Talk to My Business: Why the Next Interface for Finance Is a Conversation

Maxime Champoux7 min read

Metabase, Tableau, Looker. The dashboard market crossed $15 billion last year. Yet the most common financial question a founder asks on a Friday night — "Can I afford to hire next month?" — can't be answered by any of them.

The data is all there. Revenue trends, burn rate, runway projections, outstanding invoices. Spread across four tabs, three filters, and a spreadsheet exported twenty minutes ago because the dashboard couldn't do the arithmetic.

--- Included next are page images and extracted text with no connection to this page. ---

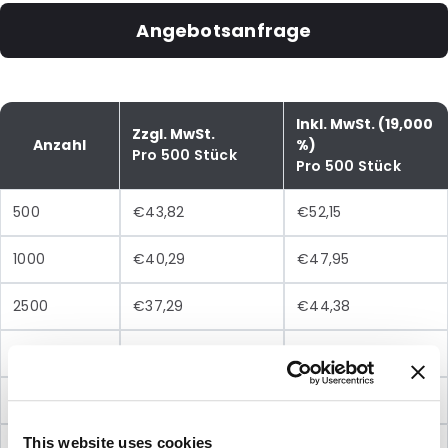
Angebotsanfrage
Inkl. MwSt. (19,000
Zzgl. MwSt.
Anzahl
%)
Pro 500 Stück
Pro 500 Stück
500
€43,82
€52,15
1000
€40,29
€47,95
2500
€37,29
€44,38
5000
€35,37
€42,09
10000
€33,37
€39,71
This website uses cookies
20000
€29,25
€34,81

I built dashboards like this for seven years at Qonto. Hundreds of them. For 200,000+ businesses. Here's what I never admitted out loud: dashboards are where questions go to die.

The Read-Only Trap

Every fintech pitch deck in 2024 promised "visibility." Connect your bank account, see your cash flow, get a beautiful chart. The industry spent a decade building increasingly sophisticated ways to look at your money.

But looking isn't understanding. And understanding isn't acting.

A founder doesn't open their banking app thinking "show me a bar chart of Q3 expenses by category." They think: "Can I make payroll if that invoice doesn't land by Friday?" or "What happens to my runway if I sign this new vendor contract?"

These are conversational questions. They require context, memory, and judgment. No dashboard answers them. We built the entire SMB finance stack as a read-only interface. That was a mistake.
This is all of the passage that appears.